Recognition Of Speech From Brain Activity

Speech is produced in the human cerebral cortex. Brain waves associated with speech processes can be directly recorded with electrodes located on the surface of the cortex.

Rsearchers from Karlsruhe Institute of Technology and Wadsworth Center have now shown that is possible to reconstruct basic units, words, and complete sentences of continuous speech from these brain waves and to generate the corresponding text.

Tanja Schultz, who conducted the present study with her team at the Cognitive Systems Lab of KIT, said:

“It has long been speculated whether humans may communicate with machines via brain activity alone,” “As a major step in this direction, our recent results indicate that both single units in terms of speech sounds as well as continuously spoken sentences can be recognized from brain activity.”

Brain-to-Text System

The results were achieved by an interdisciplinary collaboration of researchers of informatics, neuroscience, and medicine. Methods for signal processing and automatic speech recognition were developed and applied in Karlsruhe.

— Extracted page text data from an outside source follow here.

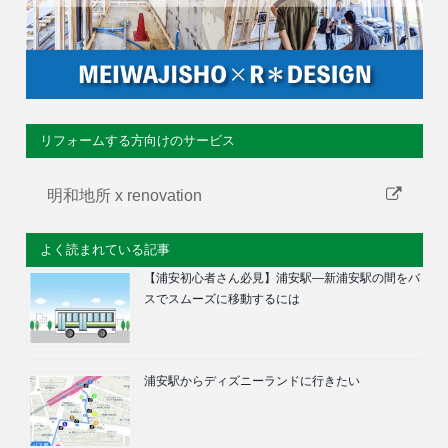
リフォームする方向けのサービス
明和地所 x renovation
よく読まれている記事
【浦安初心者さん必見】浦安駅―新浦安駅の間をバ
スでスムーズに移動するには
浦安駅からディズニーランドに行きたい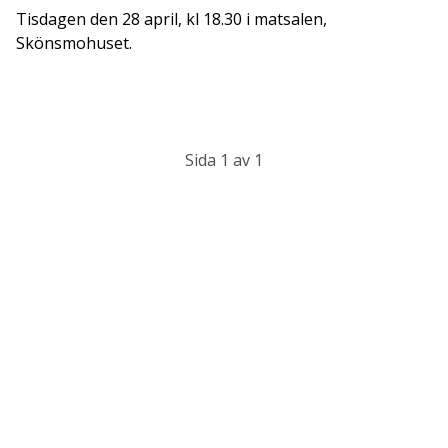
Tisdagen den 28 april, kl 18.30 i matsalen,
Skönsmohuset.
Sida 1 av 1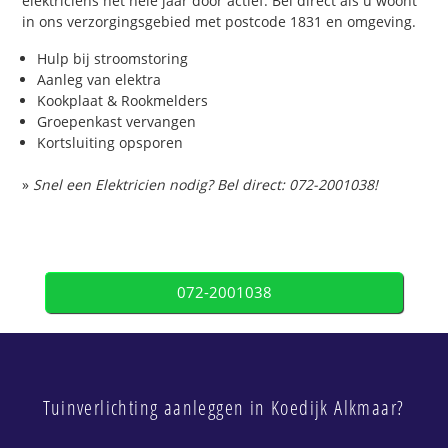
elektriciens het hele jaar door actief. Bel direct als u woont
in ons verzorgingsgebied met postcode 1831 en omgeving.
Hulp bij stroomstoring
Aanleg van elektra
Kookplaat & Rookmelders
Groepenkast vervangen
Kortsluiting opsporen
»
Snel een Elektricien nodig? Bel direct: 072-2001038!
072-2001038
Tuinverlichting aanleggen in Koedijk Alkmaar?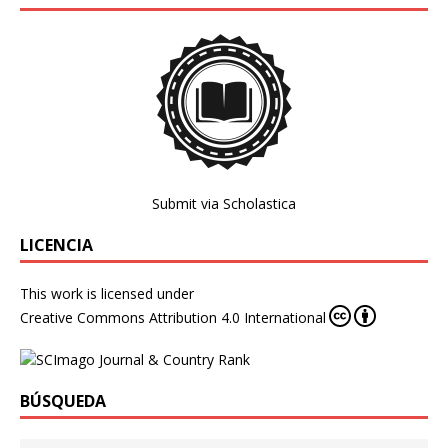
Submit via Scholastica
LICENCIA
This work is licensed under
Creative Commons Attribution 4.0 International
BÚSQUEDA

Christian Herff und Dominic Heger, who developed the Brain-to-Text system within their doctoral studies, comments:

“In addition to the decoding of speech from brain activity, our models allow for a detailed analysis of the brain areas involved in speech processes and their interaction.”

The present work is the first that decodes continuously spoken speech and transforms it into a textual representation. For this purpose, cortical information is combined with linguistic knowledge and machine learning algorithms to extract the most likely word sequence.

Speech From Thought

Currently, Brain-to-Text is based on audible speech. However, the results are an important first step for recognizing speech from thought alone.

The brain activity was recorded in the USA from 7 epileptic patients, who participated voluntarily in the study during their clinical treatments.

An electrode array was placed on the surface of the cerebral cortex (electrocorticography, or ECoG) for their neurological treatment. While patients read aloud sample texts, the ECoG signals were recorded with high resolution in time and space.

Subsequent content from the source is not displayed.